According to the press release from HHS, “Today’s awards will give states additional resources and flexibility to establish an Exchange. California, Hawaii, Iowa, and New York today have been awarded Level One Exchange Establishment grants, which provide one year of funding to states that have begun the process of building their Exchange. Connecticut, Maryland, Nevada, and Vermont were awarded Level Two Establishment grants, which are provided to states that are further along in building their Exchange and offers funding over multiple years.”
While more states appear to be at least moving towards establishment of the State Insurance Exchanges, many still are in the beginning stages. According to the Center on Budget and Policy Priorities (CBPP) recent review 14 States have Enacted Legislation or have an Executive Order to establish State Exchanges. However the majority of states are still not close to enacting legislation to establish the State Exchanges. Some have legislation pending (6), have had legislation that failed, has been withdrawn, expired or vetoed (27) or flat out declined to set up an exchange at all (6).
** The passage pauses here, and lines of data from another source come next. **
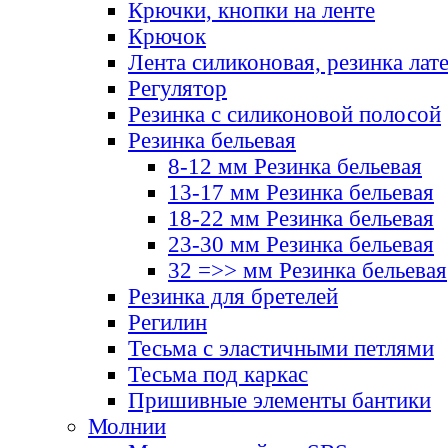
Крючки, кнопки на ленте
Крючок
Лента силиконовая, резинка лат
Регулятор
Резинка с силиконовой полосой
Резинка бельевая
8-12 мм Резинка бельевая
13-17 мм Резинка бельевая
18-22 мм Резинка бельевая
23-30 мм Резинка бельевая
32 =>> мм Резинка бельевая
Резинка для бретелей
Регилин
Тесьма с эластичными петлями
Тесьма под каркас
Пришивные элементы бантики
Молнии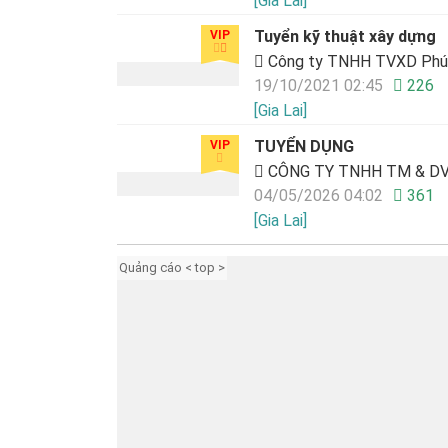
[Gia Lai]
Tuyển kỹ thuật xây dựng
VIP
Công ty TNHH TVXD Phú 
19/10/2021 02:45
226
[Gia Lai]
TUYỂN DỤNG
VIP
CÔNG TY TNHH TM & DV
04/05/2026 04:02
361
[Gia Lai]
Quảng cáo < top >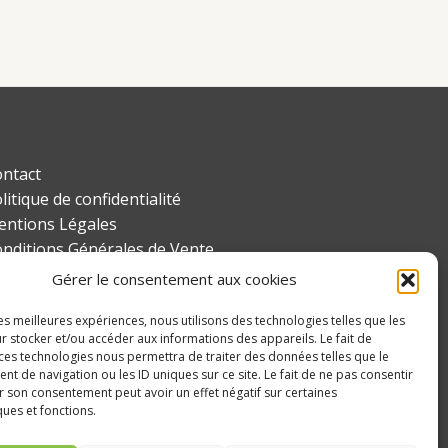
ntact
litique de confidentialité
ntions Légales
nditions Générales de Vente
an du site
Gérer le consentement aux cookies
litique de cookies (UE)
les meilleures expériences, nous utilisons des technologies telles que les
r stocker et/ou accéder aux informations des appareils. Le fait de
 ces technologies nous permettra de traiter des données telles que le
 de navigation ou les ID uniques sur ce site. Le fait de ne pas consentir
r son consentement peut avoir un effet négatif sur certaines
ques et fonctions.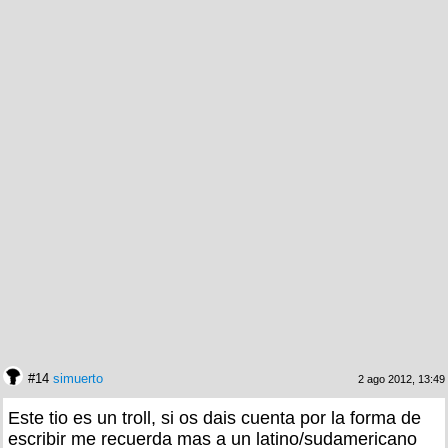
#14
simuerto
2 ago 2012, 13:49
Este tio es un troll, si os dais cuenta por la forma de
escribir me recuerda mas a un latino/sudamericano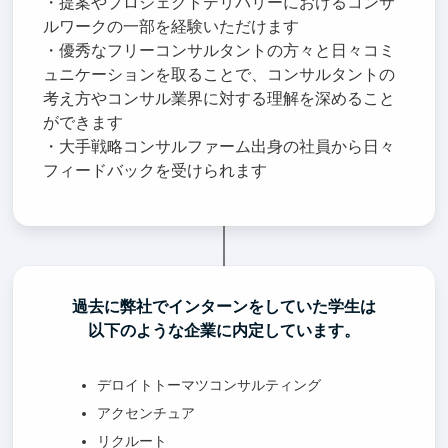
・提案やプロジェクトデリバリーにおけるコンサ
ルワークの一部を経験いただけます
・優秀なフリーコンサルタントの方々と日々コミ
ュニケーションを取ることで、コンサルタントの
考え方やコンサル業界に対する理解を深めること
ができます
・大手戦略コンサルファーム出身の社員から日々
フィードバックを受けられます
過去に弊社でインターンをしていた学生は
以下のような企業に内定しています。
デロイトトーマツコンサルティング
アクセンチュア
リクルート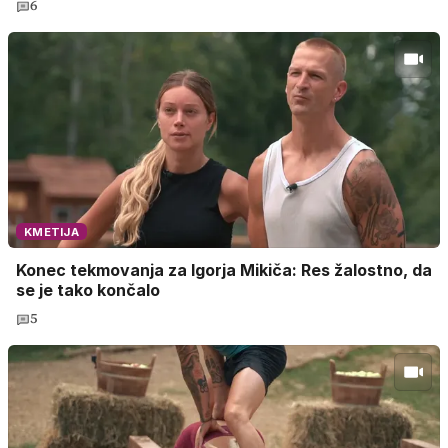
6
KMETIJA
Konec tekmovanja za Igorja Mikiča: Res žalostno, da
se je tako končalo
5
So what does this mean to employers?
It makes planning and getting procedures in place to coordinate with State Exchanges more difficult. For small employers who may decide to not offer health insurance coverage and let their employees go into a State Exchange or who may even want to purchase health insurance coverage through the exchanges may have to wait past 2014. Unless the Federal Government steps in to develop the exchange, which is possible but with so many states still in the planning and legislative stages this may be difficult to pull off by 2014.
The problem is, the other aspects of the Affordable Care Act, such as Individual Mandates and Employer Penalties may go into affect while a main component of PPACA has not been fully established. The CBPP has provided a list of states and the status of the legislation for each. Employers will need to keep an eye on the state(s) that impact them to determine the best course of action going forward.
How do the state exchanges affect your overall planning for Health Care Reform?